Psychologists, however, are still unsure how exactly certain ACEs interact together with other risks and factors, and thus cannot predict such outcomes precisely, Hinshaw said in an email.

In the first five years of life, 95% of a child’s brain develops, according to First 5 Alameda County spokesperson Erika Kuempel. Because of this development, Kuempel added, children that age are very vulnerable to disruption in their lives.

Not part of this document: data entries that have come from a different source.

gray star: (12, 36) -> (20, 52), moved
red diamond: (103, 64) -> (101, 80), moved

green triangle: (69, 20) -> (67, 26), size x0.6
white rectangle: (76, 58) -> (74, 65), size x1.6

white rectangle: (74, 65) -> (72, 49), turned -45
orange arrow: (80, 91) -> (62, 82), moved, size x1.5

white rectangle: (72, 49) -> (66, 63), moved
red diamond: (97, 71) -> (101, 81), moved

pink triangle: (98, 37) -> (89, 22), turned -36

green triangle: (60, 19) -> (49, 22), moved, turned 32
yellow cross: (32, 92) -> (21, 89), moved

“We’re hoping that our most vulnerable children are adequately screened early for trauma,” Farrar said. “Our goal is, ultimately, that we’re positioning them for better health and success throughout their lifetime.”

Provider training will utilize the Pediatric ACEs Screening and Related Life Events Screener, a state-recommended ACEs training tool for children, according to Farrar.

Help Me Grow will reach between 300 and 400 providers within about 25 practices for the program, Farrar said. The screening and care “really requires everyone,” from front office staff to doctors themselves, to understand ACEs, according to Farrar.

Working with health care providers will raise awareness about how ACEs can influence a child’s long-term outcomes, according to Kuempel.

“We know that children in our county are dealing with trauma,” Kuempel said. “We hope that this is really going to bolster the system of care for children and especially around this practice of trauma-informed care.”